Recommended by Dr LEI Choi Chu Asta; Seconded to Accident and Emergency Department, Pamela Youde Nethersole Eastern Hospital, Hong Kong, from Centro Hospitalar Conde de São Januário, Macau (澳門仁伯爵綜合醫院(山頂醫院)), on 9 May 2009 

Hans Peter Ledermann1, Norbert Börner2, Holger Strunk3, Georg Bongartz1, Christoph Zollikofer4 and Gerd Stuckmann4; AJR 2000; 174:107-115

The potential value of transabdominal sonography in the diagnosis of bowel diseases is often not sufficiently appreciated and is even underestimated. Bowel gas artifacts and the somewhat confusing sonographic appearance of the gastrointestinal tract may render orientation and interpretation of sonographic structures difficult. Bowel wall thickening, the main sonographic correlate of bowel disorders, seems at first glance a very nonspecific sign, which may explain why inexperienced investigators do not feel confident in the sonographic evaluation of the gastrointestinal tract. However, it has been shown that transabdominal sonography achieves good to excellent results as a directed tool for evaluating potential bowel disorders: appendicitis can be diagnosed with a sensitivity ranging from 80% to 93% and a specificity between 94% and 100% [1, 2].

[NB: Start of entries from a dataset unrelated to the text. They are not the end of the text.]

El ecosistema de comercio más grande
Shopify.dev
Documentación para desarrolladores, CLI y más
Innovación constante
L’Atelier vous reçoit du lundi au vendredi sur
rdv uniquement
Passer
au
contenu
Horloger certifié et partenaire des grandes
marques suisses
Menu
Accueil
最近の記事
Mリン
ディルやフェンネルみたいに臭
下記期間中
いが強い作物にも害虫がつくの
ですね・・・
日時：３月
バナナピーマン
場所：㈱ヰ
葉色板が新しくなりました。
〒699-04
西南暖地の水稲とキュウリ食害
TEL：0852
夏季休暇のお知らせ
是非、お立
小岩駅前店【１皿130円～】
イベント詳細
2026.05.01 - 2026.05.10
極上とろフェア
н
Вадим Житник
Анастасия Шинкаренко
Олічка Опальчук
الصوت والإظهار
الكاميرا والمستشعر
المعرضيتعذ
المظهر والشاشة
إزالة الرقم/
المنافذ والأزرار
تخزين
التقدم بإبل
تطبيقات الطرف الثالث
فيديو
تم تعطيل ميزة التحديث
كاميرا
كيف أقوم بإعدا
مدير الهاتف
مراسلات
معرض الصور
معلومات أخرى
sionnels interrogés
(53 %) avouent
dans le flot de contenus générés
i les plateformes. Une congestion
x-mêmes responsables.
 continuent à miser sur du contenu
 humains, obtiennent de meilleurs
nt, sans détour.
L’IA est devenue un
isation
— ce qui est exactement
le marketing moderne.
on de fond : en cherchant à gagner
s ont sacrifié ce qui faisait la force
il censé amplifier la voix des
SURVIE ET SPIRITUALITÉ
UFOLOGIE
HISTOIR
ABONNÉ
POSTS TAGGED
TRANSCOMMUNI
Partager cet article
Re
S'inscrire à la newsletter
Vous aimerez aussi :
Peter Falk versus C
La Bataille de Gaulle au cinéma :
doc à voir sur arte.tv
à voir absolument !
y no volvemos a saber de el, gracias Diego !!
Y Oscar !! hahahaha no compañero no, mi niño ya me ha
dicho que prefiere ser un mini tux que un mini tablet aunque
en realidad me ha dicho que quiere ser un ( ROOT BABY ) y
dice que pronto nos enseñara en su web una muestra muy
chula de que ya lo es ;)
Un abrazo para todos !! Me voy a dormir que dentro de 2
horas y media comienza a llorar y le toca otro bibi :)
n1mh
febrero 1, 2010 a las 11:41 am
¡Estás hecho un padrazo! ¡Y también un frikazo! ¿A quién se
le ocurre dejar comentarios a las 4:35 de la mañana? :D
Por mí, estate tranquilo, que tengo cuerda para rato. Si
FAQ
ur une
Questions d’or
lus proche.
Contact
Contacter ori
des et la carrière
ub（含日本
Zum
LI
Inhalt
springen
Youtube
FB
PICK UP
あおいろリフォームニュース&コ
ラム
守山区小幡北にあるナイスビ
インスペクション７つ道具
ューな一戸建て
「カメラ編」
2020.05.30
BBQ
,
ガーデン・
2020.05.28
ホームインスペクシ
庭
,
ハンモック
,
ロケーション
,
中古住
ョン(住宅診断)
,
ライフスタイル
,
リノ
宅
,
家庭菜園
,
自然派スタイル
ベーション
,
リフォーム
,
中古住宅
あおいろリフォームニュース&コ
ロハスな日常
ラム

Reported sensitivity rates for evaluating inflammatory bowel disease range between 67% and 96%, with specificities of 79-97% [3, 4]. Equal diagnostic accuracy of 84% was found for CT and for sonography in the workup of diverticulitis, with sensitivities of 91% and 85%, respectively, and specificities of 84% and 77%, respectively [5]. Although the sonographic appearance of bowel wall thickening of different diseases sometimes overlaps, careful examination of the thickened bowel segment in context with the clinical information often leads to a limited differential diagnosis or to the correct diagnosis.